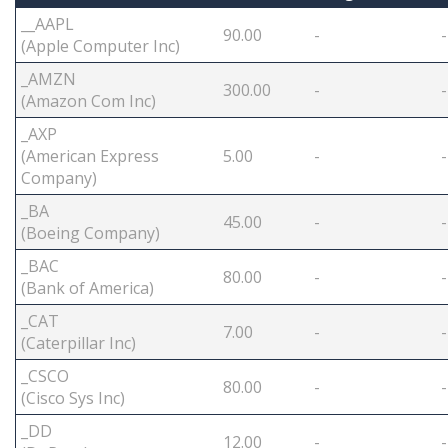
__AAPL
90.00
-
-
(Apple Computer Inc)
_AMZN
300.00
-
-
(Amazon Com Inc)
_AXP
(American Express
5.00
-
-
Company)
_BA
45.00
-
-
(Boeing Company)
_BAC
80.00
-
-
(Bank of America)
_CAT
7.00
-
-
(Caterpillar Inc)
_CSCO
80.00
-
-
(Cisco Sys Inc)
_DD
12.00
-
-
---
> **Work instructions**: Output the records verbatim without pictures.

> **Solution to this problem**:
__AAPL
90.00
-
-
(Apple Computer Inc)
_AMZN
300.00
-
-
(Amazon Com Inc)
_AXP
(American Express
5.00
-
-
Company)
_BA
45.00
-
-
(Boeing Company)
_BAC
80.00
-
-
(Bank of America)
_CAT
7.00
-
-
(Caterpillar Inc)
_CSCO
80.00
-
-
(Cisco Sys Inc)
_DD
12.00
-
-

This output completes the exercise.